Collected data
[Start of section]
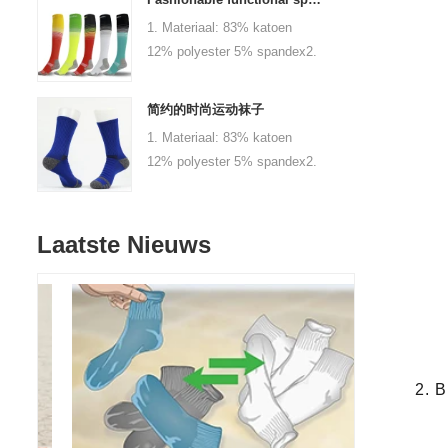
aangepast 3.Size: 0-6 maand,
1. Materiaal: 83% katoen
6-12 maand, 1-3 jaar baby of
12% polyester 5% spandex2.
zoals aangepast 4.MOQ:
Kleur: zwart, rood, wit of
1000 paren / kleur 5.Logo: uw
aangepast3.Size: volwassen
bedrijf of merklogo aangepast
简约的时尚运动袜子
of als een gewoonte4.MOQ:
1. Materiaal: 83% katoen
1000 paren / kleur
12% polyester 5% spandex2.
/ maat5.Logo: Custom uw
Kleur: zwart, rood, wit of
bedrijf of merklogo
aangepast3.Size: volwassen
of als een gewoonte4.MOQ:
Laatste Nieuws
1000 paren / kleur
/ maat5.Logo: Custom uw
bedrijf of merklogo
2. B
[End of section]
* What you are asked to do:
Starting with the top line, write out all the data above exactly; keep the pictures out.

* Response:
aangepast 3.Size: 0-6 maand,
1. Materiaal: 83% katoen
6-12 maand, 1-3 jaar baby of
12% polyester 5% spandex2.
zoals aangepast 4.MOQ:
Kleur: zwart, rood, wit of
1000 paren / kleur 5.Logo: uw
aangepast3.Size: volwassen
bedrijf of merklogo aangepast
简约的时尚运动袜子
of als een gewoonte4.MOQ:
1. Materiaal: 83% katoen
1000 paren / kleur
12% polyester 5% spandex2.
/ maat5.Logo: Custom uw
Kleur: zwart, rood, wit of
bedrijf of merklogo
aangepast3.Size: volwassen
of als een gewoonte4.MOQ:
Laatste Nieuws
1000 paren / kleur
/ maat5.Logo: Custom uw
bedrijf of merklogo
2. B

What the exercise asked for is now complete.